National Guard disputes troop casualty report

  By Thomas Wilson
star staff
twilson@starhq.com
  Army National Guard dispute of a media report regarding the ratio of Guard soldiers serving in Iraq and fatalities has prompted a statement from Tennessee Department of Military's Adjutant Gen. Gus Hargett.
  Gen. Hargett issued a statement Friday afternoon disputing a media report that the ratio of National Guard soldiers killed in the Iraq theatre was higher than that of active Army troops. USA TODAY reported Tuesday that Army National Guard acknowledged it had given the newspaper TODAY an inaccurate count of the total number of Guard troops in Iraq since the beginning of the war in March 2003, but still could not provide a precise count.
  "The fact is that the National Guard suffers losses at a rate currently lower than that of its active Army counterparts in Iraq," Maj. Hargett stated. "Comparing our losses with other reserve or active components is neither useful nor normal practice."
  Through Dec. 10, the National Guard Bureau reported 250,000 active Army soldiers had been deployed since the beginning of Operation Iraqi Freedom with 659 fatalities reported in theatre - a ratio of 1 to 402 active duty soldiers.
  The bureau reported 142 fatalities in theatre among the 86,000 Army National Guard troops deployed in Operation Iraqi Freedom, representing roughly 1 in every 606 Guard members deployed according to the NGB.
  Tennessee Guard has deployed more than 5,000 soldiers and airmen to Iraq and Kuwait, with more than 3,200 currently deployed. The death rate from hostile action of Tennessee Guard soldiers before the 3,000-soldier deployment of the 278th Regimental Combat Team was 1 in 2,700, according to Hargett.
  USA TODAY reported Monday it had used the inaccurate Guard numbers to construct an analysis that showed part-time troops from the Army National Guard were more likely to die in Iraq than their counterparts in the active-duty Army.
  The Guard reported last week that 37,000 Guard troops had set foot in Iraq since the start of the war. On Monday, a Guard spokesman said 90,972 Guard troops had been ordered to Iraq, but he could not say how many had actually gotten there, and how many were in mobilization stations or on their way. Guard spokesman initially said the NGB made an internal mistake compiling the numbers, but later said he had misunderstood the question posed about the number of National Guard troops deployed.
  Three soldiers from Tennessee Army National Guard have been killed in the theatre during Operation Iraqi Freedom with only one dying from hostile action. Sgt. Roger Rowe of Bon Aqua serving with the 1174th Troop Command was killed in Iraq by hostile fire in July 2003. Sgt. David Lloyd died from a heart attack and SSgt. Nathan Bailey of Nashville serving with the 1175 Transportation Company was killed from a non-hostile gunshot wound in November 2003.
  Maj. Hargett stated: "Today's Tennessee National Guard is the best trained military force this state has ever sent to war. Their professional competence has been measured in the crucible of combat and their demonstrated performance is second to none. That said, the conduct of war is a dangerous business. Tragically, it results in the loss of lives of our young men and young women."
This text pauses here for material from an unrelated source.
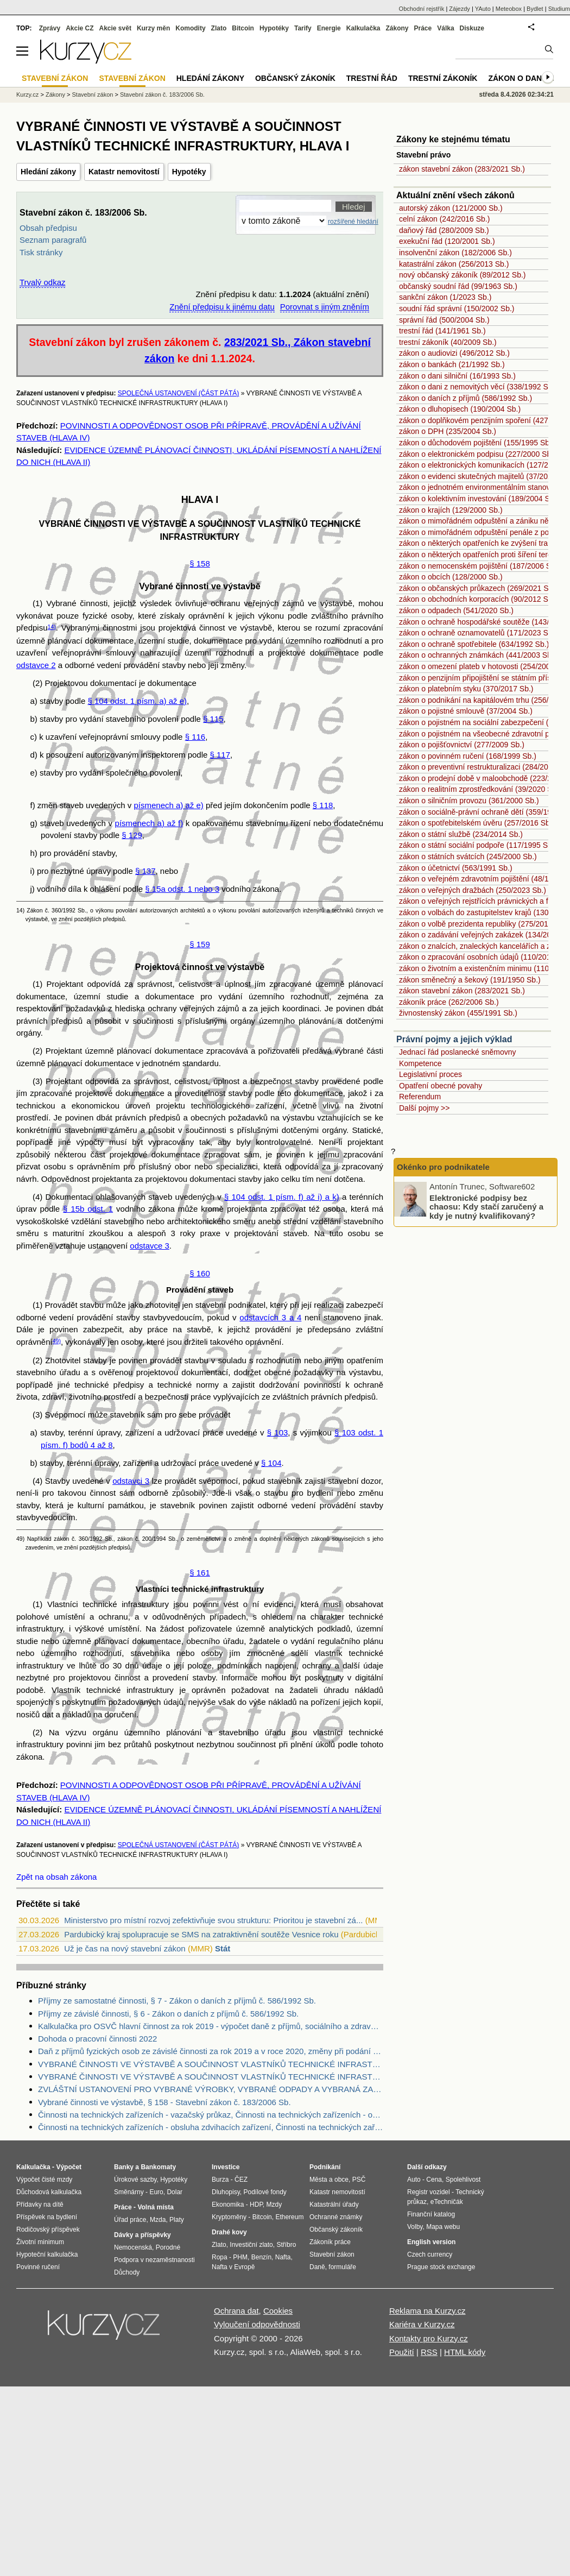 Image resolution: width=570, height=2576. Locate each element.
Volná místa (155, 2207)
  A Tennessee National Guard member made headlines around the world earlier this month when he questioned Defense Secretary Donald Rumsfeld about the lack of armor on military vehicles.
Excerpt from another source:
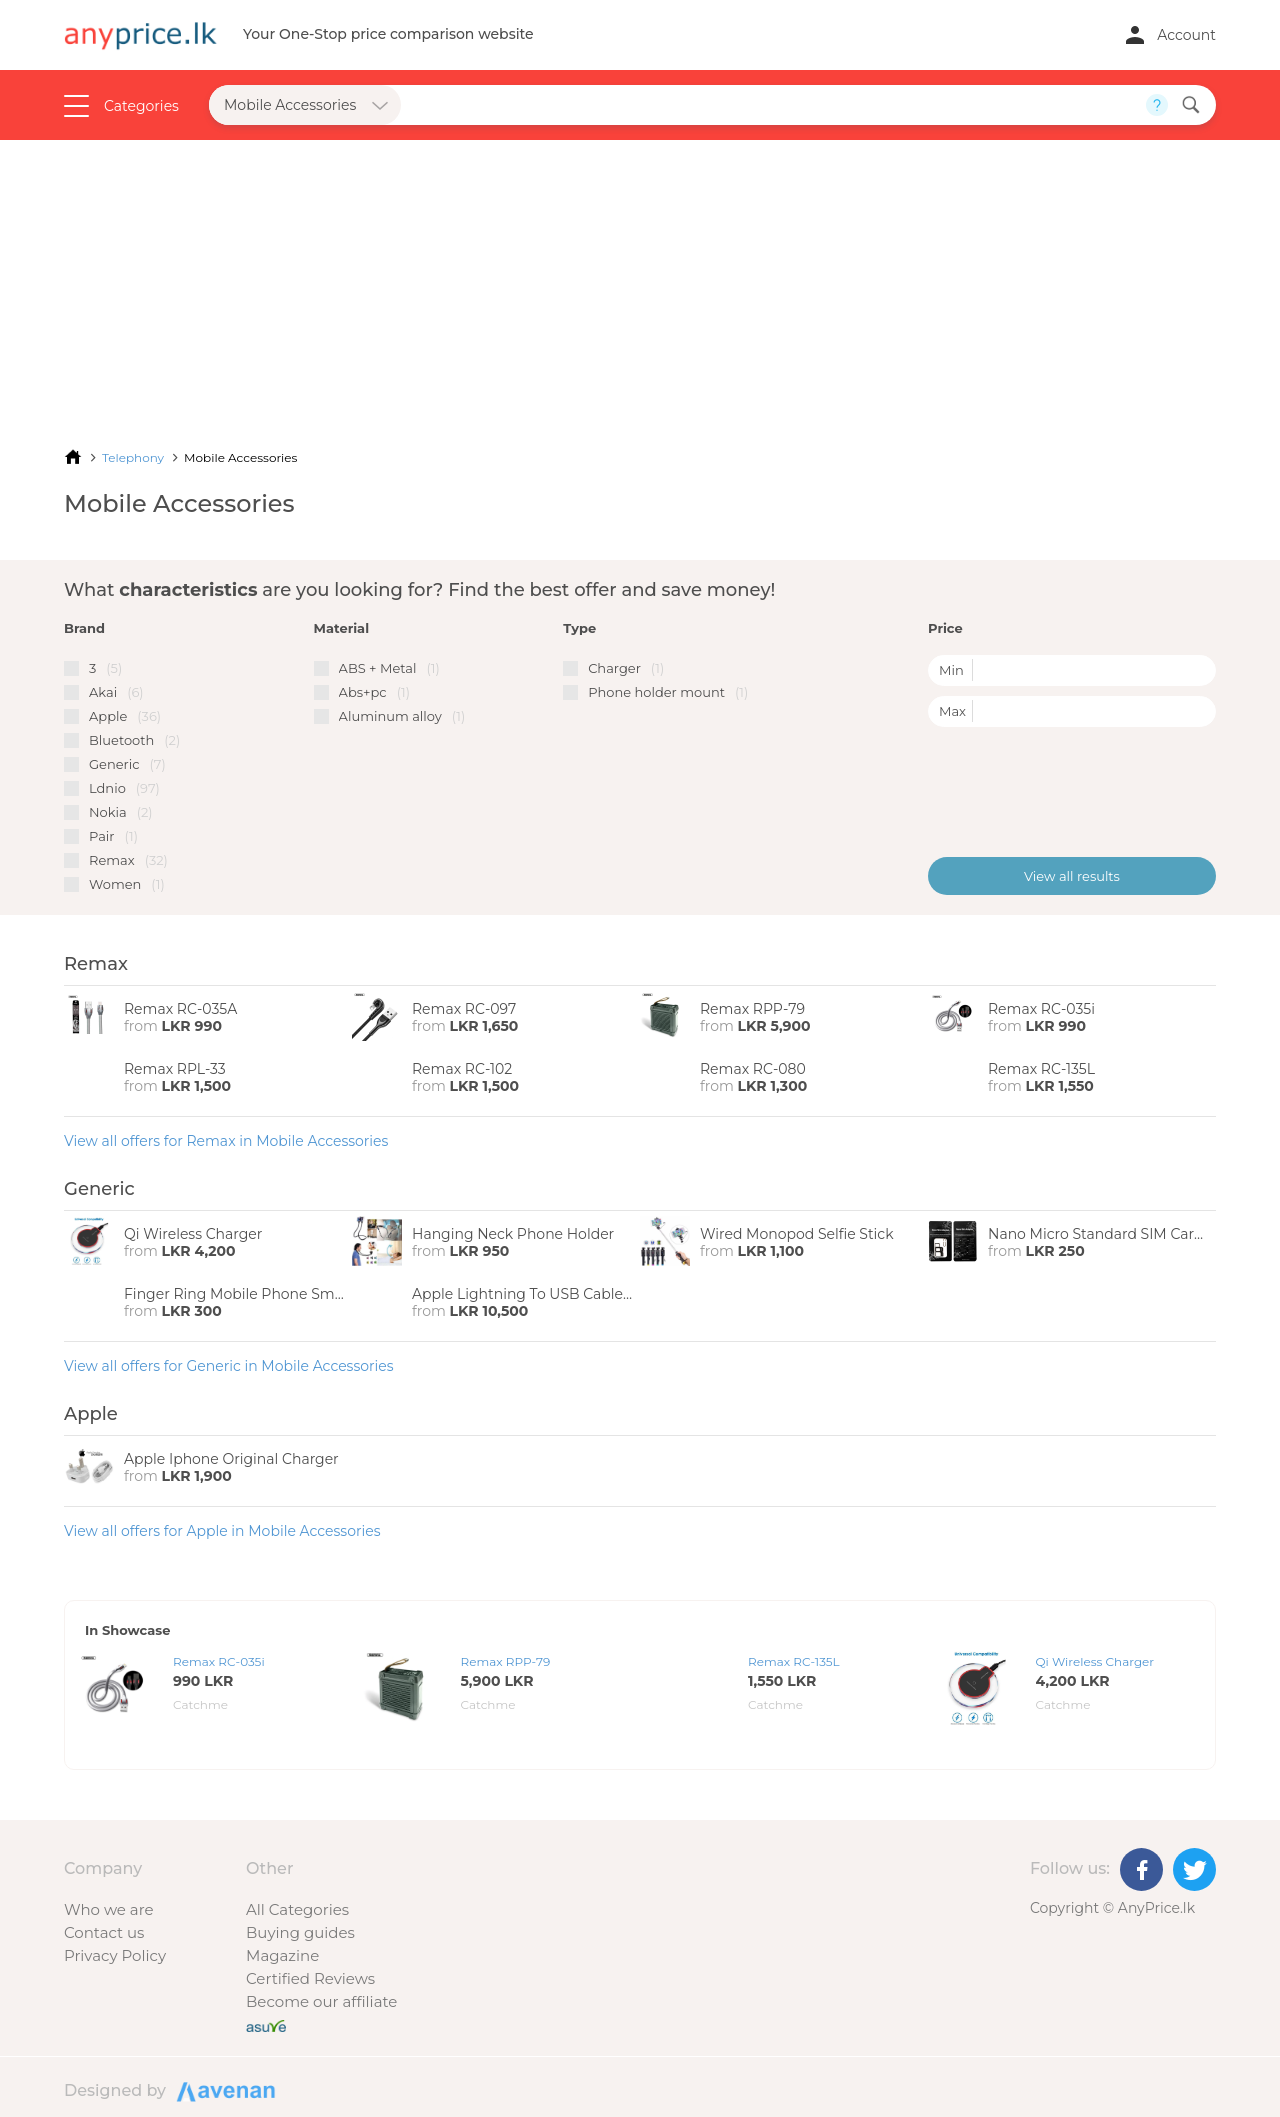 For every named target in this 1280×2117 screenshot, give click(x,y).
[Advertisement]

  Spc. Thomas Jerry Wilson of the 278th Regimental Combat Team grilled Rumsfeld, asking him whether he was aware that soldiers had to scrounge in trash dumps to find material to armor their vehicles.
  Hargett said in a statement released shortly after that Wilson's question was a legitimate concern. He also said he was "surprised" by statement from an Army general that he was not aware of the soldiers using scrap medal and used ballistic glass to up-armor the vehicles.
  "I know that members of his staff were aware and assisted the 278th in obtaining these materials," Hargett's statement read. "Our own 230th Area Support Group from Dyersburg, now stationed in Kuwait also assisted in this effort." Randy Harris, public information officer for the Tennessee Department of the Military, said Friday afternoon that Wilson's question of Rumsfeld came as a surprise to National Guard brass.
  "We did not suspect that," Harris said, "but we stand behind his right to ask that."
  Since Wilson's remarks, the Army has issued additional armor for vehicles in Iraq, which has been an issue since the beginning of the war for both active and reserve component soldiers.
  Hargett said he was advised all 278th vehicles that were not armored would not be occupied by soldiers.
  The 776th Maintenance Company based in Elizabethton was called to active duty in January 2003 with the majority of the unit stationed at Fort Campbell, Ky., until they were returned home in December 2003. Several Carter County residents who were members of the Lima Company of the Marine Reserves were called to active duty in Iraq for several months until returning home in October.